By: Erika Haas
In an effort to prevent ticket fraud, Walt Disney World is now requiring children ages 3 to 9 to scan their fingers when entering the parks. The new requirement was put in place last month to block guests from sharing or transferring tickets. Previously, children’s tickets—which can cost up to $124 a day— were easy to pass off because no fingerprints were attached to them. Disney has not mentioned how big the problem is, or how much money it loses each year to ticket fraud.
Now Everyone will have to scan their MagicBands and fingers for entry to the parks – Photo by Cliff Wang
The new requirement has received quite a bit of backlash from parents. Some are claiming that it is a “violation of privacy.” Other are saying it is simply “creepy” for Disney to require a scan of their child’s fingerprint. And other’s are so outraged, they have vowed to never return to Walt Disney World again.
What some parents may not know, though, is that if they are uncomfortable with their child’s finger being scanned, they can serve as a proxy and scan their own finger instead.

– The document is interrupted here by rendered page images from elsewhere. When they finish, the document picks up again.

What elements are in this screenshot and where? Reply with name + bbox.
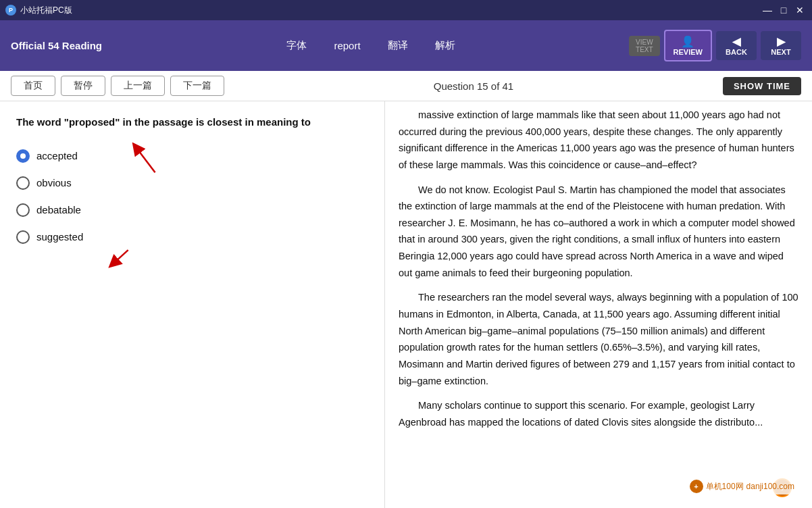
watermark: + 单机100网 danji100.com	[686, 478, 798, 494]
back-button[interactable]: ◀ BACK	[716, 31, 757, 60]
option-obvious-label: obvious	[36, 177, 72, 188]
radio-accepted-inner	[20, 153, 26, 159]
close-button[interactable]: ✕	[793, 3, 807, 17]
next-passage-button[interactable]: 下一篇	[170, 76, 224, 96]
radio-accepted[interactable]	[16, 149, 30, 163]
home-button[interactable]: 首页	[11, 76, 55, 96]
minimize-button[interactable]: —	[761, 3, 774, 17]
review-label: REVIEW	[674, 48, 703, 56]
review-button[interactable]: 👤 REVIEW	[664, 30, 712, 61]
radio-suggested[interactable]	[16, 230, 30, 244]
analysis-button[interactable]: 解析	[424, 35, 466, 56]
right-panel[interactable]: massive extinction of large mammals like…	[385, 101, 812, 508]
back-label: BACK	[726, 48, 747, 56]
action-buttons: VIEWTEXT 👤 REVIEW ◀ BACK ▶ NEXT	[629, 30, 801, 61]
left-panel: The word "proposed" in the passage is cl…	[0, 101, 385, 508]
option-debatable-label: debatable	[36, 204, 81, 215]
svg-line-1	[113, 250, 128, 263]
pause-button[interactable]: 暂停	[61, 76, 105, 96]
prev-button[interactable]: 上一篇	[111, 76, 165, 96]
review-icon: 👤	[681, 35, 694, 48]
next-label: NEXT	[771, 48, 790, 56]
option-suggested[interactable]: suggested	[16, 230, 368, 244]
option-debatable[interactable]: debatable	[16, 203, 368, 217]
reading-title: Official 54 Reading	[11, 40, 102, 51]
show-time-button[interactable]: SHOW TIME	[723, 77, 801, 95]
app-icon: P	[5, 5, 16, 16]
radio-obvious[interactable]	[16, 176, 30, 190]
report-button[interactable]: report	[323, 36, 371, 55]
nav-center: 字体 report 翻译 解析	[121, 35, 621, 56]
back-arrow-icon: ◀	[732, 35, 740, 48]
next-button[interactable]: ▶ NEXT	[761, 31, 801, 60]
radio-debatable[interactable]	[16, 203, 30, 217]
passage-para-1: massive extinction of large mammals like…	[399, 107, 798, 174]
font-button[interactable]: 字体	[276, 35, 318, 56]
options-list: accepted obvious debatable suggested	[16, 149, 368, 244]
option-obvious[interactable]: obvious	[16, 176, 368, 190]
app-title-text: 小站托福PC版	[20, 5, 72, 16]
watermark-url: danji100.com	[746, 482, 794, 491]
view-text-label: VIEWTEXT	[636, 39, 653, 53]
main-content: The word "proposed" in the passage is cl…	[0, 101, 812, 508]
view-text-button[interactable]: VIEWTEXT	[629, 36, 660, 56]
option-accepted[interactable]: accepted	[16, 149, 368, 163]
secondary-nav: 首页 暂停 上一篇 下一篇 Question 15 of 41 SHOW TIM…	[0, 71, 812, 101]
passage-text: massive extinction of large mammals like…	[399, 107, 798, 431]
option-suggested-label: suggested	[36, 231, 83, 243]
passage-para-4: Many scholars continue to support this s…	[399, 397, 798, 430]
watermark-icon: +	[690, 480, 703, 493]
title-bar-controls[interactable]: — □ ✕	[761, 3, 807, 17]
top-nav: Official 54 Reading 字体 report 翻译 解析 VIEW…	[0, 20, 812, 71]
watermark-text: 单机100网	[706, 481, 744, 492]
next-arrow-icon: ▶	[777, 35, 785, 48]
option-accepted-label: accepted	[36, 150, 78, 161]
question-counter: Question 15 of 41	[230, 80, 717, 92]
question-text: The word "proposed" in the passage is cl…	[16, 115, 368, 130]
title-bar-left: P 小站托福PC版	[5, 5, 72, 16]
maximize-button[interactable]: □	[777, 3, 790, 17]
passage-para-2: We do not know. Ecologist Paul S. Martin…	[399, 182, 798, 282]
translate-button[interactable]: 翻译	[377, 35, 419, 56]
passage-para-3: The researchers ran the model several wa…	[399, 289, 798, 389]
title-bar: P 小站托福PC版 — □ ✕	[0, 0, 812, 20]
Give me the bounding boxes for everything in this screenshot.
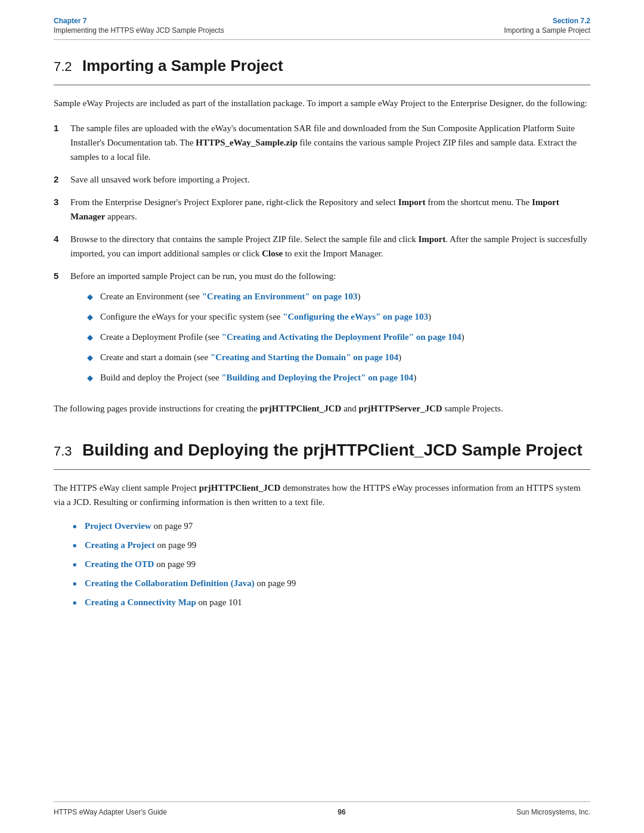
page-footer: HTTPS eWay Adapter User's Guide 96 Sun M… — [54, 801, 590, 816]
header-chapter-label: Chapter 7 — [54, 17, 224, 25]
sq-bullet-3: ■ Creating the OTD on page 99 — [73, 557, 590, 571]
step-3: 3 From the Enterprise Designer's Project… — [54, 195, 590, 224]
sq-bullet-2-icon: ■ — [73, 541, 79, 550]
link-project-overview[interactable]: Project Overview — [85, 521, 151, 531]
section-73-number: 7.3 — [54, 444, 75, 459]
step-3-bold2: Import Manager — [70, 197, 559, 221]
step-2: 2 Save all unsaved work before importing… — [54, 172, 590, 187]
sq-bullet-5: ■ Creating a Connectivity Map on page 10… — [73, 595, 590, 609]
sq-bullet-5-icon: ■ — [73, 598, 79, 608]
bullet-1: ◆ Create an Environment (see "Creating a… — [87, 289, 590, 304]
page-header: Chapter 7 Implementing the HTTPS eWay JC… — [0, 0, 644, 35]
bullet-4: ◆ Create and start a domain (see "Creati… — [87, 350, 590, 364]
bullet-5-icon: ◆ — [87, 372, 94, 385]
sq-bullet-4-icon: ■ — [73, 579, 79, 589]
link-building-deploying-project[interactable]: "Building and Deploying the Project" on … — [221, 373, 413, 382]
step-5-bullets: ◆ Create an Environment (see "Creating a… — [87, 289, 590, 385]
bullet-5-text: Build and deploy the Project (see "Build… — [100, 370, 590, 385]
section-72-intro: Sample eWay Projects are included as par… — [54, 96, 590, 110]
step-1-content: The sample files are uploaded with the e… — [70, 121, 590, 164]
page-container: Chapter 7 Implementing the HTTPS eWay JC… — [0, 0, 644, 833]
section-73: 7.3 Building and Deploying the prjHTTPCl… — [54, 441, 590, 609]
bullet-3: ◆ Create a Deployment Profile (see "Crea… — [87, 330, 590, 344]
main-content: 7.2 Importing a Sample Project Sample eW… — [0, 57, 644, 609]
sq-bullet-1-icon: ■ — [73, 522, 79, 531]
following-pages-text: The following pages provide instructions… — [54, 401, 590, 416]
step-2-num: 2 — [54, 172, 64, 187]
bullet-2-icon: ◆ — [87, 311, 94, 324]
step-2-content: Save all unsaved work before importing a… — [70, 172, 590, 187]
numbered-list: 1 The sample files are uploaded with the… — [54, 121, 590, 391]
step-3-bold1: Import — [398, 197, 426, 207]
step-4: 4 Browse to the directory that contains … — [54, 232, 590, 261]
header-section-subtitle: Importing a Sample Project — [504, 26, 590, 35]
step-3-num: 3 — [54, 195, 64, 209]
link-creating-deployment-profile[interactable]: "Creating and Activating the Deployment … — [222, 332, 462, 342]
section-73-heading: Building and Deploying the prjHTTPClient… — [82, 441, 583, 460]
section-73-bold-project: prjHTTPClient_JCD — [199, 483, 281, 493]
step-5-content: Before an imported sample Project can be… — [70, 269, 590, 391]
step-4-bold2: Close — [262, 249, 283, 258]
bullet-3-text: Create a Deployment Profile (see "Creati… — [100, 330, 590, 344]
sq-bullet-4-text: Creating the Collaboration Definition (J… — [85, 576, 590, 590]
sq-bullet-3-icon: ■ — [73, 560, 79, 569]
section-72-number: 7.2 — [54, 59, 75, 75]
link-creating-starting-domain[interactable]: "Creating and Starting the Domain" on pa… — [210, 352, 398, 362]
link-creating-environment[interactable]: "Creating an Environment" on page 103 — [202, 292, 358, 301]
link-creating-connectivity-map[interactable]: Creating a Connectivity Map — [85, 597, 196, 607]
sq-bullet-1-text: Project Overview on page 97 — [85, 519, 590, 533]
sq-bullet-1: ■ Project Overview on page 97 — [73, 519, 590, 533]
link-creating-project[interactable]: Creating a Project — [85, 540, 155, 550]
following-project2: prjHTTPServer_JCD — [359, 404, 442, 413]
bullet-5: ◆ Build and deploy the Project (see "Bui… — [87, 370, 590, 385]
footer-page-number: 96 — [338, 808, 345, 816]
link-creating-otd[interactable]: Creating the OTD — [85, 559, 154, 569]
step-4-bold1: Import — [418, 234, 445, 244]
section-73-title-row: 7.3 Building and Deploying the prjHTTPCl… — [54, 441, 590, 460]
sq-bullet-2-text: Creating a Project on page 99 — [85, 538, 590, 552]
step-3-content: From the Enterprise Designer's Project E… — [70, 195, 590, 224]
bullet-1-icon: ◆ — [87, 291, 94, 304]
step-1-num: 1 — [54, 121, 64, 135]
bullet-4-icon: ◆ — [87, 352, 94, 364]
step-5: 5 Before an imported sample Project can … — [54, 269, 590, 391]
footer-right-text: Sun Microsystems, Inc. — [516, 808, 590, 816]
sq-bullet-5-text: Creating a Connectivity Map on page 101 — [85, 595, 590, 609]
header-section-label: Section 7.2 — [553, 17, 590, 25]
section-73-rule — [54, 469, 590, 470]
header-right: Section 7.2 Importing a Sample Project — [504, 17, 590, 35]
section-73-intro: The HTTPS eWay client sample Project prj… — [54, 481, 590, 509]
step-4-content: Browse to the directory that contains th… — [70, 232, 590, 261]
bullet-3-icon: ◆ — [87, 332, 94, 344]
step-4-num: 4 — [54, 232, 64, 246]
section-72-title-row: 7.2 Importing a Sample Project — [54, 57, 590, 75]
footer-left-text: HTTPS eWay Adapter User's Guide — [54, 808, 167, 816]
header-left: Chapter 7 Implementing the HTTPS eWay JC… — [54, 17, 224, 35]
step-1-bold: HTTPS_eWay_Sample.zip — [196, 138, 297, 147]
step-1: 1 The sample files are uploaded with the… — [54, 121, 590, 164]
following-project1: prjHTTPClient_JCD — [260, 404, 342, 413]
bullet-2-text: Configure the eWays for your specific sy… — [100, 309, 590, 324]
section-72-rule — [54, 85, 590, 85]
bullet-4-text: Create and start a domain (see "Creating… — [100, 350, 590, 364]
header-chapter-subtitle: Implementing the HTTPS eWay JCD Sample P… — [54, 26, 224, 35]
header-rule — [54, 39, 590, 40]
link-configuring-eways[interactable]: "Configuring the eWays" on page 103 — [283, 312, 428, 321]
link-creating-collaboration[interactable]: Creating the Collaboration Definition (J… — [85, 578, 255, 588]
step-5-num: 5 — [54, 269, 64, 283]
bullet-2: ◆ Configure the eWays for your specific … — [87, 309, 590, 324]
section-73-bullets: ■ Project Overview on page 97 ■ Creating… — [73, 519, 590, 609]
sq-bullet-3-text: Creating the OTD on page 99 — [85, 557, 590, 571]
bullet-1-text: Create an Environment (see "Creating an … — [100, 289, 590, 304]
sq-bullet-4: ■ Creating the Collaboration Definition … — [73, 576, 590, 590]
sq-bullet-2: ■ Creating a Project on page 99 — [73, 538, 590, 552]
section-72-heading: Importing a Sample Project — [82, 57, 283, 75]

Disney has also provided other options for anyone who wishes to not participate in the finger scan. Guests can choose to present a photo ID or visit Guest Relations, instead.
For those that are still skeptical, it is also important to understand how Disney’s finger scanning system works.
According to its website, Disney uses “finger geometry,” meaning it takes a picture of several points on a guest’s finger. The system then converts those images into a digital code, or what Disney calls a “unique numerical value.” That code is then tied to the guest’s ticket and is recognized every time the ticket is used to enter a Walt Disney World park. Disney has also stressed that it does not store guests’ fingerprints in its system. The finger scan is discarded once the guest’s visit is over.
Walt Disney World has been requiring adults and older children to scan their fingers for a decade. Disney first introduced a finger scanning system is 1996 to identity annual passholders. The new passes contained a magnetic strip which stored all of a guest’s information, including their biometric finger scan, which Disney now calls your “ticket tag.” The ticket tag system was expanded in 2005 with the introduction of the Magic your way tickets, and was soon after expanded to include all tickets.
The original scanners required guests to insert two fingers in a “V” shape into a reader. In 2006, Disney upgraded to a single finger scanner. Guess can use whichever finger they’d like, as long as they use the same finger every time they visit the parks during that particular trip.
Hopefully the new requirement doesn’t deter too many people from visiting Walt Disney World in the future.